§ Work instructions
Determine how many lines in the listing that follows include "disegni". Answer only with that number.

§ Given records
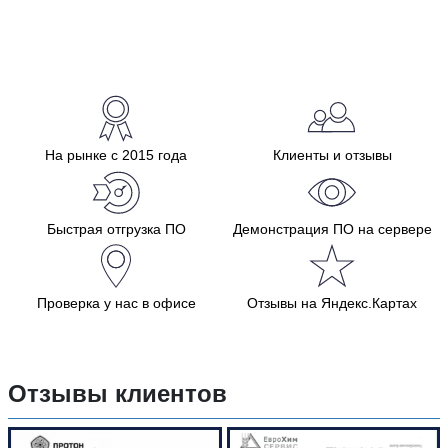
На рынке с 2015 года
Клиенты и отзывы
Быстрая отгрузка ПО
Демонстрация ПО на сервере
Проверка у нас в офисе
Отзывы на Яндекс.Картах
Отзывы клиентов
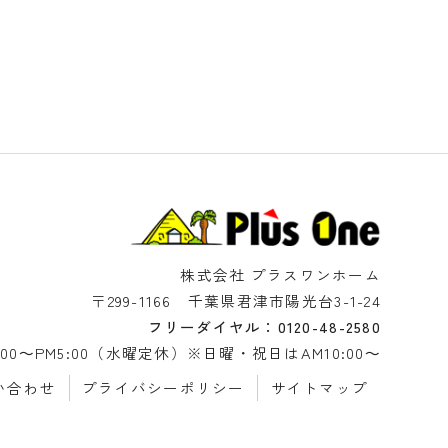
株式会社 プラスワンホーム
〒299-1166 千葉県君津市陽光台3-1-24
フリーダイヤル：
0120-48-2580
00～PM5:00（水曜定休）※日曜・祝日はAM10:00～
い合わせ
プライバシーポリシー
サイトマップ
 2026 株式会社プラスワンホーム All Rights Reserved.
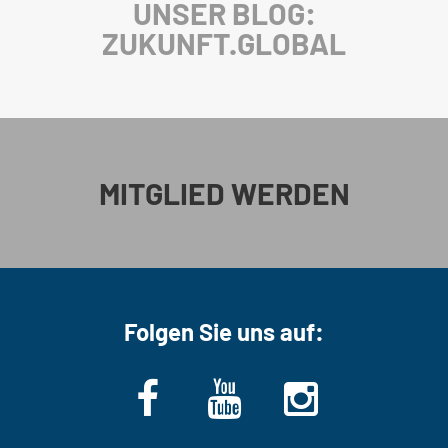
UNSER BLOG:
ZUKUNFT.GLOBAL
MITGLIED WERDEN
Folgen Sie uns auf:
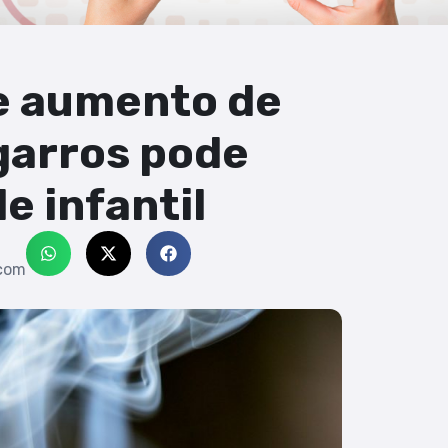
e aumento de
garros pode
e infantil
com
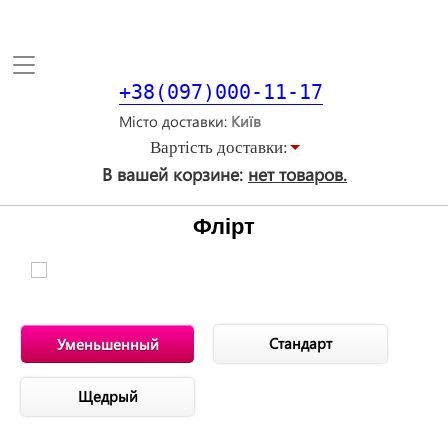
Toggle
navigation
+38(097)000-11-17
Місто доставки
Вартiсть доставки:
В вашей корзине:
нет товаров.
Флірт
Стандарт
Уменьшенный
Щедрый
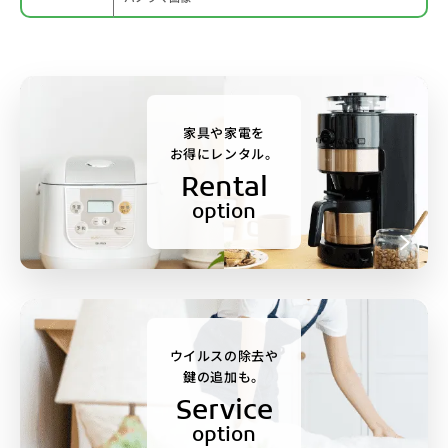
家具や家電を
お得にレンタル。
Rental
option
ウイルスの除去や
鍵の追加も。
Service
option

==

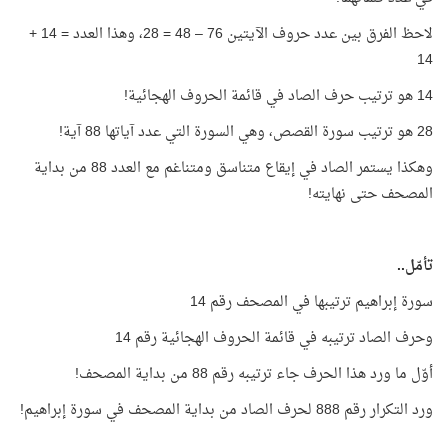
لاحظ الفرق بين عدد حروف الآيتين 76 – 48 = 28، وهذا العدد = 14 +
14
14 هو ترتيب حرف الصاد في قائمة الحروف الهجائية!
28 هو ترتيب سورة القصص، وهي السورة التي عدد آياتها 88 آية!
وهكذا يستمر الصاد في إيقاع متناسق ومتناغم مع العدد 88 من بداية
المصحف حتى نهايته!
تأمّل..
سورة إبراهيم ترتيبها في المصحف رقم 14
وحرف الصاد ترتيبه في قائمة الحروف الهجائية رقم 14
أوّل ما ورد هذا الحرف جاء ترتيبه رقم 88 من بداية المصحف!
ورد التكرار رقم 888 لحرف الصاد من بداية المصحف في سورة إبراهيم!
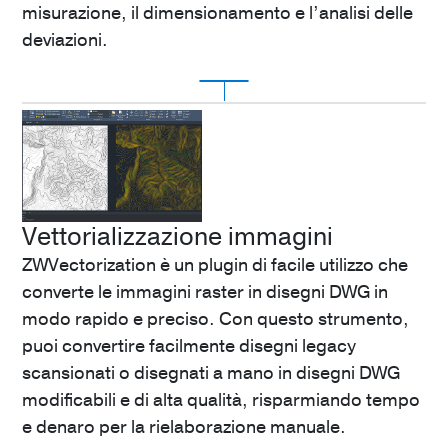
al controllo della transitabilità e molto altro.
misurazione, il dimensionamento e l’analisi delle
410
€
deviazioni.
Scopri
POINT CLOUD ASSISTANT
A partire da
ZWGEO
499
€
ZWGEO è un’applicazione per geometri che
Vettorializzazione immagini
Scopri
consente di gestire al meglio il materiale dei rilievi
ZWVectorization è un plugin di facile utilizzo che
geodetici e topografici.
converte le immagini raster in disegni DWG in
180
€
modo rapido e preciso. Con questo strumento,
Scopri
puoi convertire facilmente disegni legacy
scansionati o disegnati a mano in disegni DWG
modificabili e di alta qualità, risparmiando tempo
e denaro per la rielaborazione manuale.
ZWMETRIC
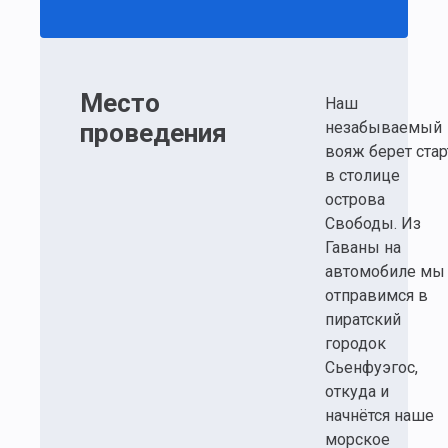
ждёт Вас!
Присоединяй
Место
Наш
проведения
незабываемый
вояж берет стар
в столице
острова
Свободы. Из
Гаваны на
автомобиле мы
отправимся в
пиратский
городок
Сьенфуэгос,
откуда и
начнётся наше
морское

...

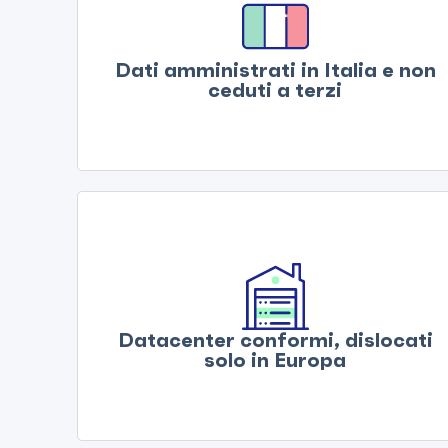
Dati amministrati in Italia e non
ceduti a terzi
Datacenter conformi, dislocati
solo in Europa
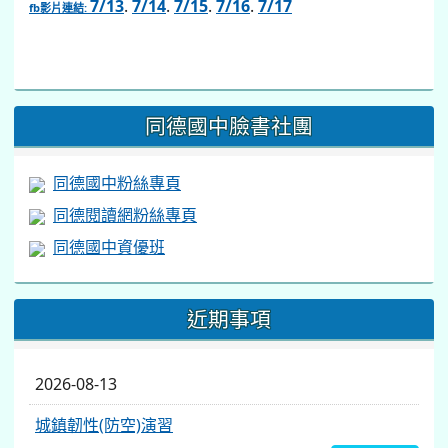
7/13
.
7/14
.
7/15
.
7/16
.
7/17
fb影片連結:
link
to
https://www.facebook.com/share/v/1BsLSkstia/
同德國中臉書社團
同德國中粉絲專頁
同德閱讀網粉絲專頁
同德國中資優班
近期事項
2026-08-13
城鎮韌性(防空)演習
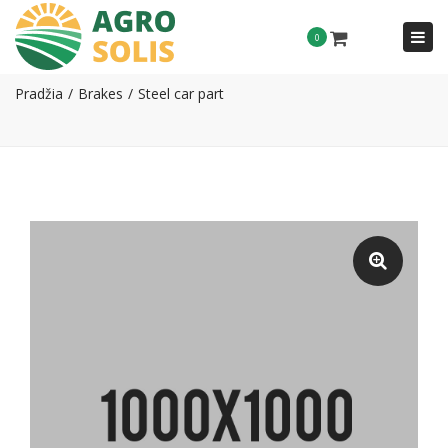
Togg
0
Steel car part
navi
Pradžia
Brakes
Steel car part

§ Answer to the exercise
3